El concierto estuvo estructurado como un repaso cronológico por sus cuatro décadas de trayectoria. La primera parte del show encadenó clásicos inmediatos como Carnaval de Brasil, Mi gin tonic y Cuando no estás, para luego dar paso a los himnos imbatibles de su etapa solista: Loco y Crímenes perfectos sonaron pegadas, transformando al Polideportivo en un solo coro.
Homenajes, anécdotas y una pincelada de tango
Fiel a su estilo verborrágico y conectado con el lugar, Calamaro se tomó varios momentos para dialogar con el público. Recordó a figuras ligadas a “La Feliz” como Guillermo Vilas, Flavio Cianciarullo y el “Negro” Olmedo. También conmovió a los presentes al rememorar con crudeza los últimos años de su amigo, el periodista y escritor Enrique Symns, en una pensión marplatense.
La gran sorpresa de la velada llegó de la mano de las raíces rioplatenses. Tras evocar el encuentro entre Astor Piazzolla y Aníbal Troilo, el artista deslumbró con una sentida interpretación de Garúa, dejando en claro que el tango le calza a la perfección.
El clímax y un final a pura fiesta
La última mitad del show fue una ráfaga de hits que incluyó clásicos de Los Abuelos de la Nada y Los Rodríguez:
- Costumbres argentinas y Mil horas
- A los ojos y Mi enfermedad
- El salmón y Me arde (los momentos más rockeros de la noche)

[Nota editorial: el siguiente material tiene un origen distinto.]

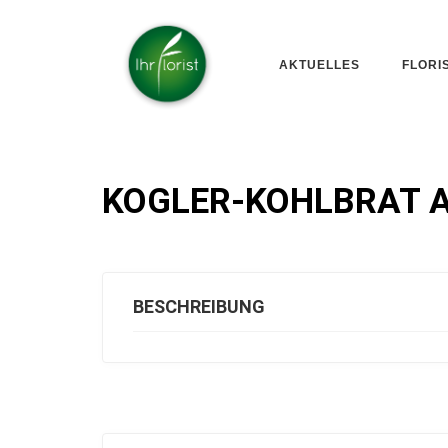
AKTUELLES
FLORI
KOGLER-KOHLBRAT 
BESCHREIBUNG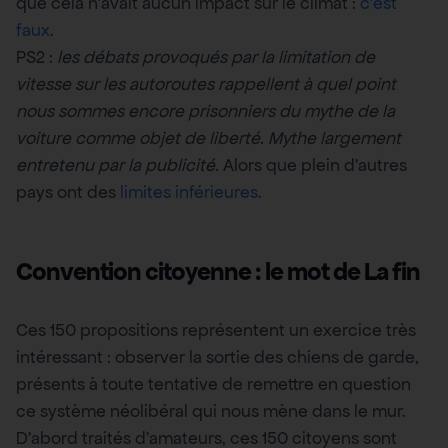
que cela n’avait aucun impact sur le climat :
c’est
faux
.
PS2 :
les débats provoqués par la limitation de
vitesse sur les autoroutes rappellent à quel point
nous sommes encore prisonniers du mythe de la
voiture comme objet de liberté. Mythe largement
entretenu par la publicité.
Alors que plein d’autres
pays ont des
limites inférieures
.
Convention citoyenne : le mot de La fin
Ces 150 propositions représentent un exercice très
intéressant : observer la sortie des chiens de garde,
présents à toute tentative de remettre en question
ce système néolibéral qui nous mène dans le mur.
D’abord traités d’amateurs, ces 150 citoyens sont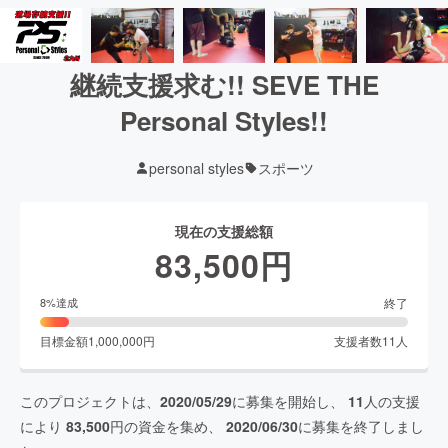
継続支援求む!! SEVE THE
Personal Styles!!
personal styles
スポーツ
現在の支援総額
83,500
円
終了
8
%達成
目標金額
1,000,000
円
支援者数
11
人
このプロジェクトは、
2020/05/29
に募集を開始し、
11
人の支援
により
83,500
円の資金を集め、
2020/06/30
に募集を終了しまし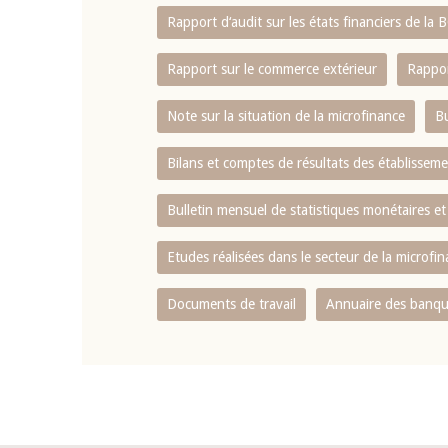
Rapport d‘audit sur les états financiers de la
Rapport sur le commerce extérieur
Rappor
Note sur la situation de la microfinance
Bu
Bilans et comptes de résultats des établissem
Bulletin mensuel de statistiques monétaires et
Etudes réalisées dans le secteur de la microfi
Documents de travail
Annuaire des banque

Para el cierre del set principal, la ácida vigencia de Alta suciedad y el combo infalible de Sin documentos, Paloma y Flaca dejaron la vara bien alta.
“Vamos a volver, volver y volver”, prometió el cantante antes de los bises.
El broche de oro definitivo llegó con Estadio Azteca y Los chicos, sellando una noche de comunión perfecta entre el artista y su público, que ya palpita lo que serán sus shows con entradas agotadas en el Movistar Arena.